George RR Martin, the famous author of the book series "A Song of Ice and Fire," upon which the wildly popular HBO original series "Game of Thrones" is based, announced last week that he will write in a character and subsequently kill him off in one of the upcoming books to the tune of $20,000 which will be given to charity.
The first lucky winner has been announced and his name is Dave Goldblatt. The 30-year-old facebook employee is one of two people who have won the contest which Martin announced on June 5. The crowd funding contest on Prizeo works by asking fans to solicit donations for Wild Spirit Wolf Sanctuary and the Food Depot of Santa Fe near his home in New Mexico.
Goldblatt has apparently chosen to be a Valyrian. He will be consulting personally with the author on how best to incorporate the character and to plan his martyr's death.
The contest allows the winner to choose the character's status in life whether he be a lord, a knight or a lowly peasant. The character may also be from any existing race in that is already known in the story. The character will be written into the upcoming books and will also be guaranteed a grisly death, something that the book and series has become notorious for.
The $20,000 price tag is for a character in the book and possibly the series but other amounts can get fans a video message from Martin, a signed map of Westeros, a script of the first-ever "Game of Thrones" episode signed by the cast and crew, a pair of tickets to next season's red carpet premiere or even breakfast with the author.

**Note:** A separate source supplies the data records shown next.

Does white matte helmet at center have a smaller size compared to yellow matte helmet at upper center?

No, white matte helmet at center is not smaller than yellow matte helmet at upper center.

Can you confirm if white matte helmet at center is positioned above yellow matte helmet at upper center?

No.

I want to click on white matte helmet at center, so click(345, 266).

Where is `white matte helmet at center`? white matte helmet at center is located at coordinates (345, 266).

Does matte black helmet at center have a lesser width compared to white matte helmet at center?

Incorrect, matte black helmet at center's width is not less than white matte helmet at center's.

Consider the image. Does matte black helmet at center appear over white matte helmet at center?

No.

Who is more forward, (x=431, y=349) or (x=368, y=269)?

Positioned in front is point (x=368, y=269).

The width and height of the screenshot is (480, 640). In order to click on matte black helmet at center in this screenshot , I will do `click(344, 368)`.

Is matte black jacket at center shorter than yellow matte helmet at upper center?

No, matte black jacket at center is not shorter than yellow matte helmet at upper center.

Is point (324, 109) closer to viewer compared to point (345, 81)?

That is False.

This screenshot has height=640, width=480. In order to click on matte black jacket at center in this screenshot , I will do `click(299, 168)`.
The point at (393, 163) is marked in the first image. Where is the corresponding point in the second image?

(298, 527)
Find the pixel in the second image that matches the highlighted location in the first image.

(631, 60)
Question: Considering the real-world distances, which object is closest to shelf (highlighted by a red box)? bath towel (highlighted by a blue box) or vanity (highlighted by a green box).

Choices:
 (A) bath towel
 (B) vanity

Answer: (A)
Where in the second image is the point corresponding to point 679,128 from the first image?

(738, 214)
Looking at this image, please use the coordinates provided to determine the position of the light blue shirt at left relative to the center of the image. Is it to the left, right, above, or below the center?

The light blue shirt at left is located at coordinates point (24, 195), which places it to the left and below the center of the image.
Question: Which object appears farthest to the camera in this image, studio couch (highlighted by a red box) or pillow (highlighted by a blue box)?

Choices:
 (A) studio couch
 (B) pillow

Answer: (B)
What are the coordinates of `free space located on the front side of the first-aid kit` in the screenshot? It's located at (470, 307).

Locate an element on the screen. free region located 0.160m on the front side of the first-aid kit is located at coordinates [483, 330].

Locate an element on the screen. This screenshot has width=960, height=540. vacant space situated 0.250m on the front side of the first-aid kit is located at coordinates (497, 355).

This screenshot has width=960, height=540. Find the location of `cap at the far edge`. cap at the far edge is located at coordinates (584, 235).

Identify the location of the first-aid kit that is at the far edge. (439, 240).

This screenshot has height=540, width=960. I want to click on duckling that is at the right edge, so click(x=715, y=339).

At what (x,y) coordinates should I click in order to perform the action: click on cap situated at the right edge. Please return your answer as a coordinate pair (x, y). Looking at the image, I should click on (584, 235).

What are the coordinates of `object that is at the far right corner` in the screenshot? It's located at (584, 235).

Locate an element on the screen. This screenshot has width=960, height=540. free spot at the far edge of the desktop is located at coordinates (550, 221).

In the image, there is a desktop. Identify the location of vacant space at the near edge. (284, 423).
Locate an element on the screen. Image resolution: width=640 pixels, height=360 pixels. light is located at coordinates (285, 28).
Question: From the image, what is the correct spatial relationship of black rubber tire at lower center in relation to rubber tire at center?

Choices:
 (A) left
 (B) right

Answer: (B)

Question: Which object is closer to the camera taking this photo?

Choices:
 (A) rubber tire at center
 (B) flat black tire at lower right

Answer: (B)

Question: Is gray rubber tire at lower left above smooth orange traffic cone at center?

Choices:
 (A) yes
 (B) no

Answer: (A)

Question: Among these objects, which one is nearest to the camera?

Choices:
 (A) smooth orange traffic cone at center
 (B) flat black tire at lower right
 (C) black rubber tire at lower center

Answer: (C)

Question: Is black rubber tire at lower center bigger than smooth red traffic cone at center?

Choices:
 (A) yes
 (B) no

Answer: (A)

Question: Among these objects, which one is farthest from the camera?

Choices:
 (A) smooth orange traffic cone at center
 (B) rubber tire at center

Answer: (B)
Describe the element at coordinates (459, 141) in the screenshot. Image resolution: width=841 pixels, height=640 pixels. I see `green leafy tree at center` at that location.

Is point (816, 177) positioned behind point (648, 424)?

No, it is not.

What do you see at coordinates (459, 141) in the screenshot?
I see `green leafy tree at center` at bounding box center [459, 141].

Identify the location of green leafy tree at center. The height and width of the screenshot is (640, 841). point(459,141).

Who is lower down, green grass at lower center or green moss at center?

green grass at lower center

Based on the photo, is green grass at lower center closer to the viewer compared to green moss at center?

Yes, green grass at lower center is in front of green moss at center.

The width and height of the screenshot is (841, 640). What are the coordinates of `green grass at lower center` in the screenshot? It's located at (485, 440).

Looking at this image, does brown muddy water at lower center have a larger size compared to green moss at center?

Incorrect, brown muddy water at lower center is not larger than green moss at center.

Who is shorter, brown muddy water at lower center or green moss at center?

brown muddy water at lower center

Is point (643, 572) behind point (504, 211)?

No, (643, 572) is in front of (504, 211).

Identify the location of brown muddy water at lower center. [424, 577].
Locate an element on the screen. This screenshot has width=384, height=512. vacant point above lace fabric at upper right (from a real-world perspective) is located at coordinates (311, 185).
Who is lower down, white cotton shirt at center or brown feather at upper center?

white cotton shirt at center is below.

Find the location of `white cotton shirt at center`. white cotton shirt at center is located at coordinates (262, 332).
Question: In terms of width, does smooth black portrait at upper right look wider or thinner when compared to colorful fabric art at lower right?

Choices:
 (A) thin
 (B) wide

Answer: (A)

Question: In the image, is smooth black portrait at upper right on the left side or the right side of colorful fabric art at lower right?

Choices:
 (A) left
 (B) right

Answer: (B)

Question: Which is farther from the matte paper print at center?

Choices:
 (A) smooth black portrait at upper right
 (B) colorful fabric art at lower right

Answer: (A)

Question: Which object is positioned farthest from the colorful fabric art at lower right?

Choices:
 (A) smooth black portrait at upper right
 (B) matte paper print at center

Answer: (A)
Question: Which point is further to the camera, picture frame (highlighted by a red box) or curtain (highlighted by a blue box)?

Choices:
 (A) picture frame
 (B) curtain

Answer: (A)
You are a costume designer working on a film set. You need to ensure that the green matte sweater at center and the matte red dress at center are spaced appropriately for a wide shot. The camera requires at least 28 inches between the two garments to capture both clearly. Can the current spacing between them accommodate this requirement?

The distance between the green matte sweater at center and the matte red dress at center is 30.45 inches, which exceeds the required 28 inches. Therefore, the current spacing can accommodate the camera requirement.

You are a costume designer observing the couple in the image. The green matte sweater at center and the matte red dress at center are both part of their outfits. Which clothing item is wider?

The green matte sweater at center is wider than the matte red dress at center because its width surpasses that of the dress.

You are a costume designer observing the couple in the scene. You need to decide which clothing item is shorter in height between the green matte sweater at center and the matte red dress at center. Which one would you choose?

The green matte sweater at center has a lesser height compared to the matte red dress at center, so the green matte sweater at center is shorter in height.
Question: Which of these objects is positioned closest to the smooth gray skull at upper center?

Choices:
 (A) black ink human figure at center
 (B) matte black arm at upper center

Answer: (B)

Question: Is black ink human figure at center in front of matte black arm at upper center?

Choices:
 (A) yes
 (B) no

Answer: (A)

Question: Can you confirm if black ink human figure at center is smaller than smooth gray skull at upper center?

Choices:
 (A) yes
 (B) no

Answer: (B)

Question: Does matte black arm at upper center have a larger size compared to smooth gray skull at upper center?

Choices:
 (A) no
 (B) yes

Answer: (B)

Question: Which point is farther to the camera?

Everyone who donates will also be automatically entered into a raffle to win a trip to New Mexico to meet the author himself and go on a field trip to the wolf sanctuary which is the main beneficiary of the charity effort.
The contest runs for two months and Goldblatt is the first contributor to be announced. That leaves only one more slot to be filled that of a woman who will also be written into the story and suffer the same grisly fate.